START Input

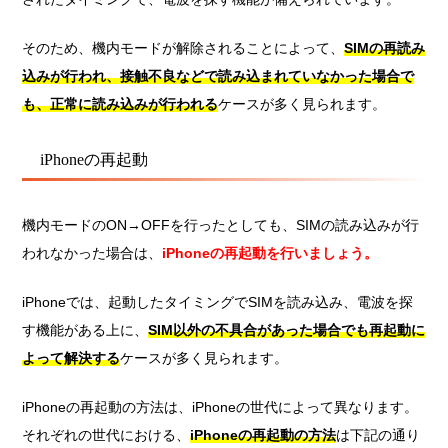
そのため、機内モードが解除されることによって、
SIMの再読み
込みが行われ、接触不良などで読み込まれていなかった場合で
も、正常に読み込みが行われる
ケースが多く見られます。
iPhoneの再起動
機内モードのON→OFFを行ったとしても、SIMの読み込みが行
われなかった場合は、
iPhoneの再起動を行いましょう。
iPhoneでは、起動したタイミングでSIMを読み込み、電波を探
す機能がある上に、
SIM以外の不具合があった場合でも再起動に
よって解決する
ケースが多く見られます。
iPhoneの再起動の方法は、iPhoneの世代によって異なります。
それぞれの世代における、
iPhoneの再起動の方法
は下記の通り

END Input

▶ _Exercise goal_: Copy exactly the line that contains "iPhoneの再起動を行いましょう。" and every line after it through the end of the entries, with nothing added.

▶ _The answer_:
iPhoneの再起動を行いましょう。
iPhoneでは、起動したタイミングでSIMを読み込み、電波を探
す機能がある上に、
SIM以外の不具合があった場合でも再起動に
よって解決する
ケースが多く見られます。
iPhoneの再起動の方法は、iPhoneの世代によって異なります。
それぞれの世代における、
iPhoneの再起動の方法
は下記の通り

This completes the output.